▶ [TASK DESCRIPTION]
Where an entry contains an image, leave the image out; restate everything else exactly.

▶ [RECORDS SUPPLIED]
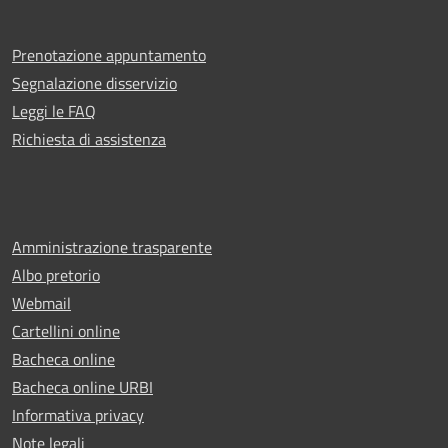
Prenotazione appuntamento
Segnalazione disservizio
Leggi le FAQ
Richiesta di assistenza
Amministrazione trasparente
Albo pretorio
Webmail
Cartellini online
Bacheca online
Bacheca online URBI
Informativa privacy
Note legali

▶ [YOUR SOLUTION]
Prenotazione appuntamento
Segnalazione disservizio
Leggi le FAQ
Richiesta di assistenza
Amministrazione trasparente
Albo pretorio
Webmail
Cartellini online
Bacheca online
Bacheca online URBI
Informativa privacy
Note legali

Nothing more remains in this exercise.